Identification of Young Stellar Object candidates in the Gaia DR2 x AllWISE catalogue with machine learning methods
Gábor Marton
MTA CSFK CSI, Hungary


The second Gaia Data Release (DR2) contains astrometric and photometric data for more than 1.6 billion objects with mean Gaia G magnitude <20.7, including many Young Stellar Objects (YSOs) in different evolutionary stages.
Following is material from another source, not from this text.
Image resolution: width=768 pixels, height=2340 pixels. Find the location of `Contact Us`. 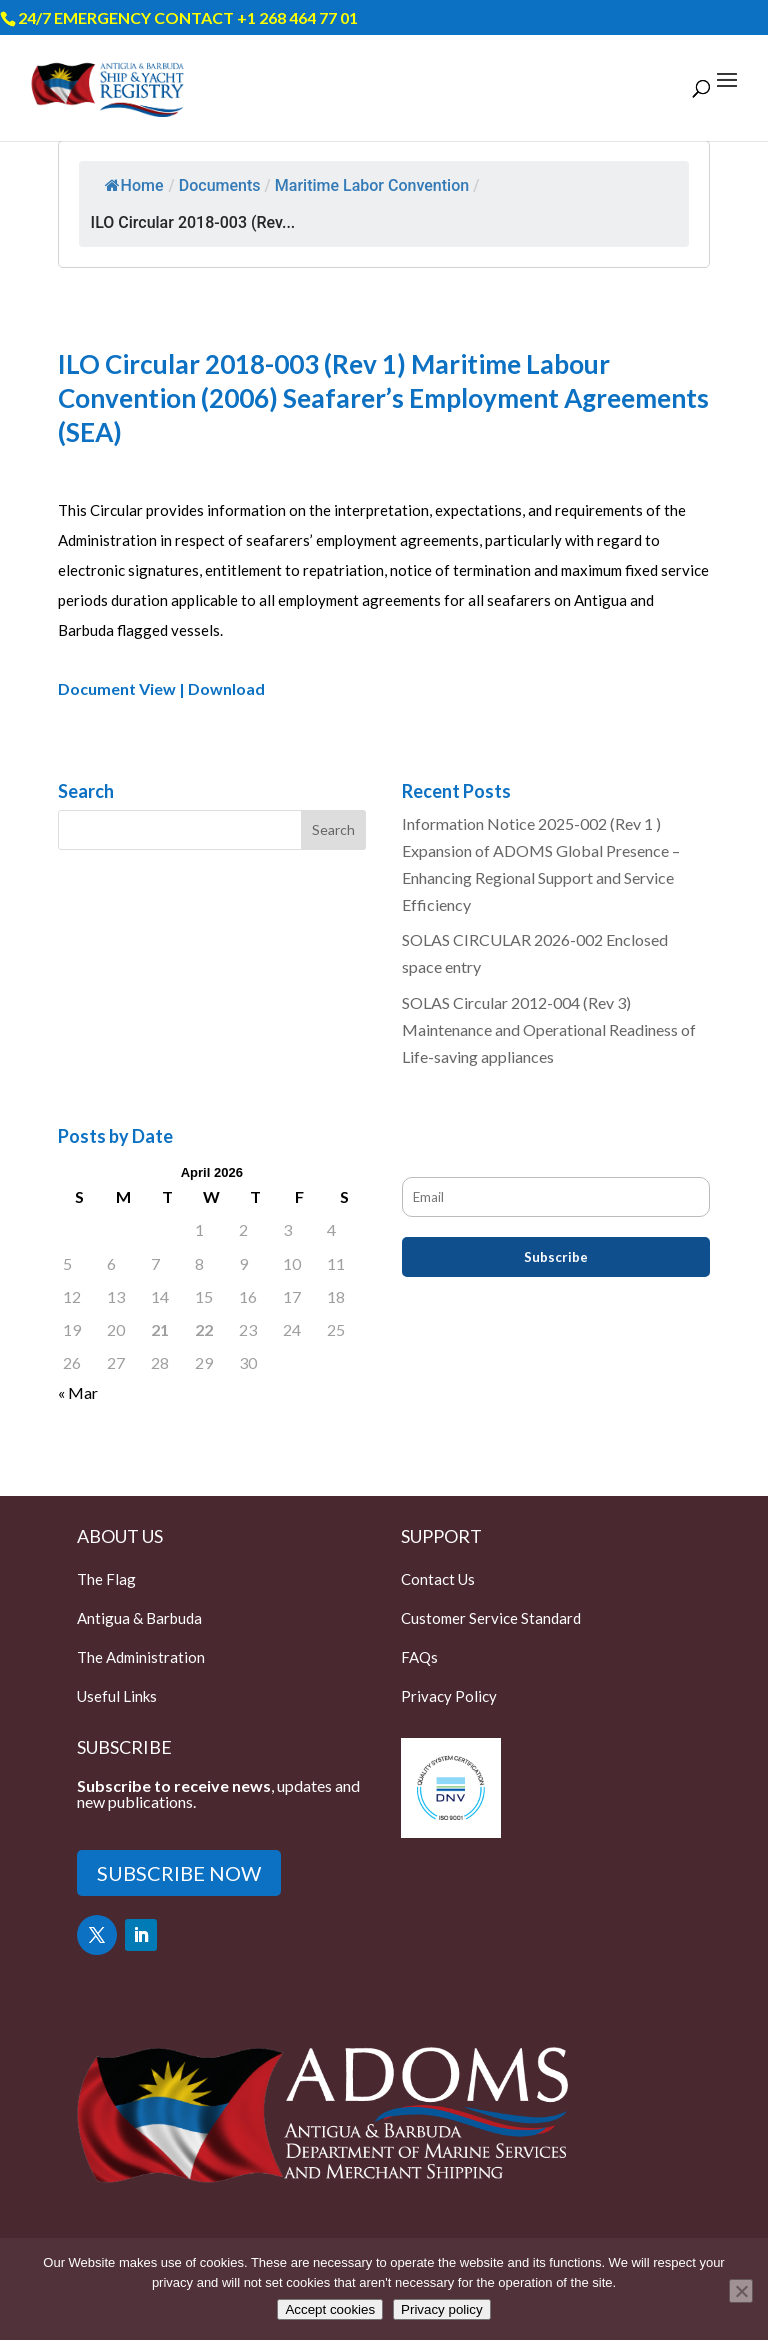 Contact Us is located at coordinates (438, 1579).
In order to explore the YSO population of the Milky Way, we combined the Gaia DR2 database with WISE and Planck measurements and made an all-sky probabilistic catalogue of YSOs using machine learning techniques, such as Support Vector Machines, Random Forests, or Neural Networks. Our input catalogue contains 103 million objects from the DR2xAllWISE cross-match table. We classified each object into four main classes: YSOs, extragalactic objects, main-sequence stars and evolved stars. At a 90% probability threshold we identified 1 129 295 YSO candidates. As Gaia measures the sources at multiple epochs, it can efficiently discover transient events, including sudden brightness changes of YSOs caused by dynamic processes of their circumstellar disk. A cross-check of the published Gaia alerts with our new catalogue shows that about 30% more alerts can most likely be attributed to YSO activity. Based on our results we suggested modifications to the Gaia Photometric Science Alerts pipeline, which are being tested and implemented at the moment.